Untuk menghindari kecurigaan, pasti kosmetik akan mencantumkan label dan
komposisi yang tertulis pada kosmetik aslinya, sehingga mutu, tingkatan, komposisi, proses
pengolahan, gaya, mode, hal-hal yang tertera pada label berbeda dengan kosmetik palsu
tersebut.
Pemasaran kosmetik baik melalui iklan dikoran-koran, radio, dan
televisi,facebook,intagram, seolah-olah produk kosmetik tersebut nomor satu dan
aman untuk dipergunakan, hal itu dilakukan semata-mata agar masyarakat tertarik untuk
membelinya. Hal ini jelas amat berbahaya karena kosmetik tersebut mengandung bahan
kimia berbahaya dan tidak teruji secara klinis.
Kini banyak pengusaha baik dalam bentuk badan hukum maupun individu melakukan
transaksi jual beli dengan pembeli melalui layanan website atau bentuk blog dengan berbagai
macam barang. Salah satunya yang sedang ramai diperjual belikan adalah produk kecantikan
bagi konsumen kaum perempuan. Jenis dari produk kecantikan bentuknya yaitu kosmetik
krim wajah. Produk kosmetik ini juga mempunyai merek yang berbeda-beda dan berasal dari
produsen asing seperti negara Korea (Utara atau Selatan), Amerika Serikat, atau negara-
negara di bagian Asia seperti Cina dan Thailand. Penjualan berbagai produk kosmetik ini
pun semakin laris karena semakin meningkatnya permintaan dan kebutuhan konsumennya
serta efeknya yang dikabarkan manjur melalui testimoni-testimoni dari konsumen yang telah
menggunakan produk kecantikan tersebut.
Salah satu produk kosmetik yang dijual di pasaran melalui toko on-line atau melalui situs
internet yaitu produk kecantikan.Berbagai cara dilakukan oleh pelaku usaha untuk
memasarkan produk mereka, salah satunya dengan mencantumkan bahwa produk tersebut
buatan luar negeri yang diimpor langsung ke Indonesia. Tidak adanya nomor registrasi dari
BPOM membuat harga produk lebih murah. Beberapa perbedaan produk kecantikan ilegal
dengan produk kecantikan resmi yaitu tidak adanya nomor registrasi BPOM, tidak adanya
label terjemahan bahan baku kosmetik dalam Bahasa Indonesia, tidak adanya tanggal
kadaluara produk, dan untuk beberapa kosmetik tidak disegel.

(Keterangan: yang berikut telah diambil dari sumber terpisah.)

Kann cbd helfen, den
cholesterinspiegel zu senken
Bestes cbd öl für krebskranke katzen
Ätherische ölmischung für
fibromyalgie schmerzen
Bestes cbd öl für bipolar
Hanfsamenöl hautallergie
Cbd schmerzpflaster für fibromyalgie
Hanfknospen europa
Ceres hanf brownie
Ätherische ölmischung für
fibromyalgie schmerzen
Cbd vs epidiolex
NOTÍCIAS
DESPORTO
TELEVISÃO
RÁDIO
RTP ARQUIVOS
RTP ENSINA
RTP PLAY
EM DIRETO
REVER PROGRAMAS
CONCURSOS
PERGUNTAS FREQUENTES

Para pelaku usaha yang dimaksudkan dalam UUPK ialah setiap orang perseorangan atau
badan usaha baik yang berbentuk badan hukum maupun bukan badanHukum yang didirikan
dan berkedudukan atau melakukan kegiatan dalam wilayah hukum Negara Republik
Indonesia, baik sendiri maupun bersama-sama melalui perjanjian menyelenggarakan kegiatan
usaha dalam berbagai bidang ekonomi. Tidak hanya dibatasi pabrikan saja namun juga bagi
distributor dan jaringannya, serta termasuk para importir. Pelaku usaha yang menjadi bahasan
dalam penelitian ini adalah pelaku usaha yang mengimpor dan menjadi agen distributor, yaitu
yang menjual produk kosmetik yang tidak memenuhi persyaratan dan dijual melalui internet.

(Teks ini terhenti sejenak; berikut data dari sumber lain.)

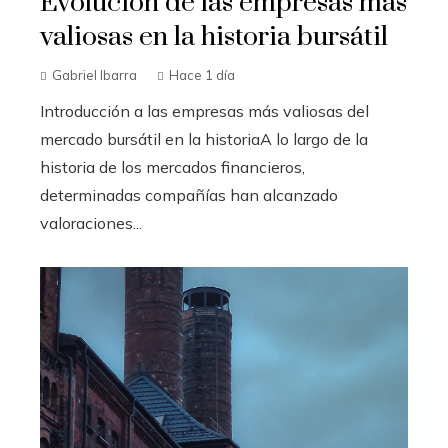
Evolución de las empresas más
valiosas en la historia bursátil
Gabriel Ibarra
Hace 1 día
Introducción a las empresas más valiosas del
mercado bursátil en la historiaA lo largo de la
historia de los mercados financieros,
determinadas compañías han alcanzado
valoraciones...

Ketidak berdayaan konsumen dalam menghadapi pelaku usaha ini jelas sangat
merugikan kepentingan masyarakat. Pada umumnya para pelaku usaha berlindung di balik
Standard Contract atau Perjanjian Baku yang telah ditanda tangani oleh kedua belah pihak
(antara pelaku usaha dan konsumen), ataupun melalui berbagai informasi yang diberikan oleh
pelaku usaha kepada konsumen. Masyarakat awam tentunya akan tertipu dengan adanya
kosmetik tanpa izin yang beredar di pasaran saat ini.